Washington: An experimental vaccine is effective at preventing pneumonia in mice infected with the COVID-19 virus, according to a recent study. The experimental vaccine which is made from a mild virus genetically modified to carry a key gene from the COVID-19 virus is published in the journal ‘Cell Host and Microbe’. “Unlike many of the other vaccines under development, this one is made from a virus. This virus is capable of spreading in a limited fashion inside the human body. It means that this vaccine is likely to generate a strong immune response,” said study author Michael S Diamond from the Washington University.
“Our vaccine candidate is now being tested in additional animal models. The goal is to get it into clinical trials as soon as possible,” Diamond added.
According to the study, the research team created the experimental vaccine by genetically modifying vesicular stomatitis virus (VSV). It is a virus of livestock that causes only a mild, short-lived illness in people. They swapped out one gene from VSV for the gene for a spike from SARS-CoV-2, the virus that causes COVID-19. The hybrid virus is called VSV-SARS-CoV-2. Spike protein is thought to be one of the keys to immunity against COVID-19.

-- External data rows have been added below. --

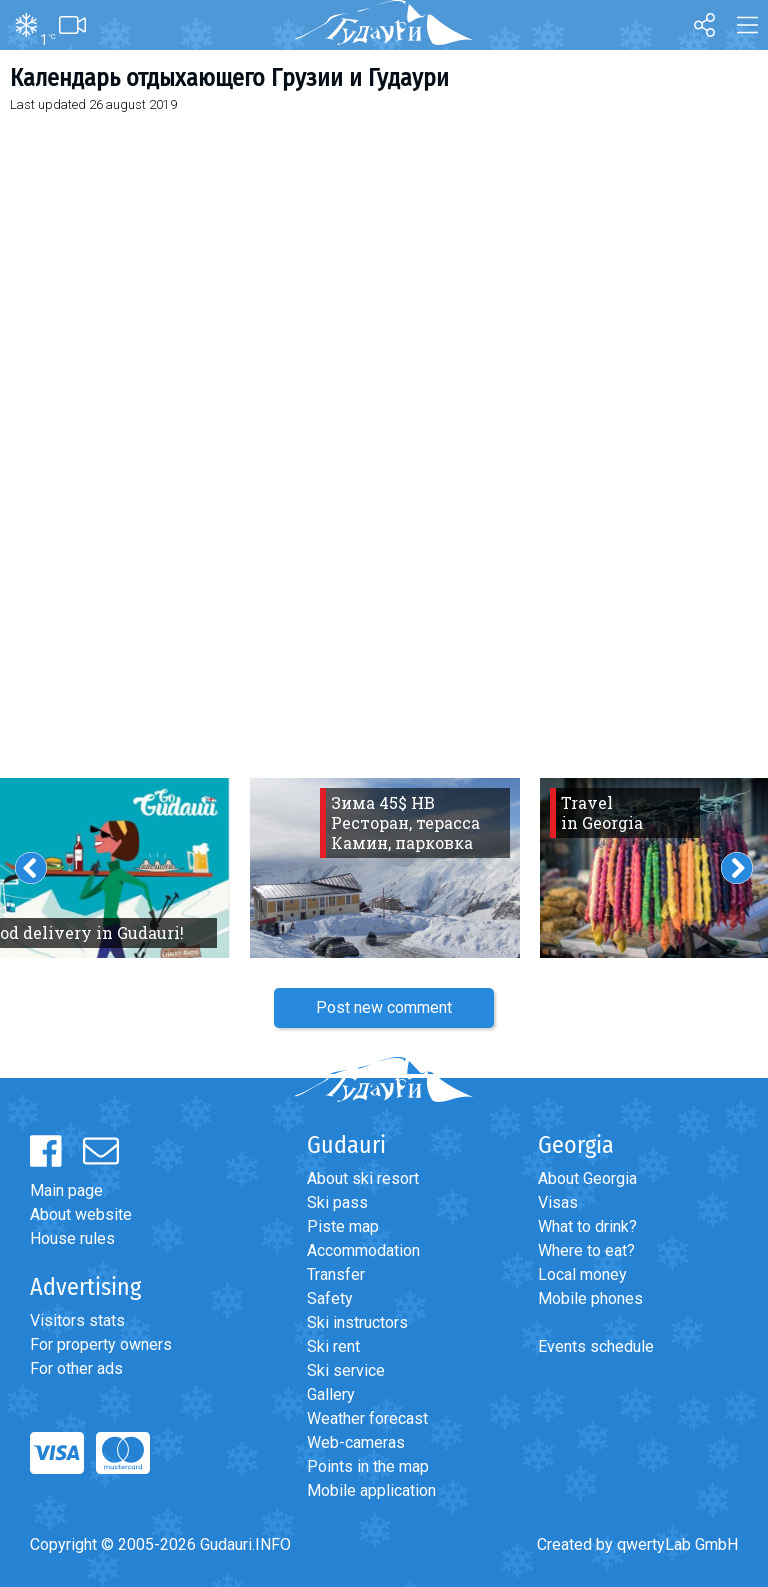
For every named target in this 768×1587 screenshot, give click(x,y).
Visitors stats (77, 1320)
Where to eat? (586, 1250)
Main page (66, 1190)
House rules (72, 1238)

The COVID-19 virus uses spike to latch onto and infect human cells. The human body then defends itself by generating protective antibodies targetting spike. By adding the gene for spike to a fairly harmless virus, the researchers created a hybrid virus that, when given to people, ideally would elicit antibodies against spike that protect against later infection with the COVID-19 virus.
As part of this study, the researchers injected mice with VSV-SARS-CoV-2 or a lab strain of VSV for comparison. A sub-group was boosted with a second dose of the experimental vaccine four weeks after the initial injections. Three weeks after each injection, the researchers drew blood from the mice to test for antibodies capable of preventing SARS-CoV-2 from infecting cells. They found high levels of such neutralizing antibodies after one dose, and the levels increased 90-fold after a second dose.
Then, the researchers challenged the mice five weeks after their last dose by spraying the COVID-19 virus into their noses. The vaccine completely protected the mice from developing fever.
At four days post-infection, there was no infectious virus detectable in the lungs of mice that had been given either one or two doses of the vaccine. In contrast, mice that had received the placebo had high levels of virus in their lungs. In addition, the lungs of vaccinated mice showed fewer signs of inflammation and damage than those of mice that had received the placebo. “The experimental vaccine is still in the early stages of development,” the study authors noted.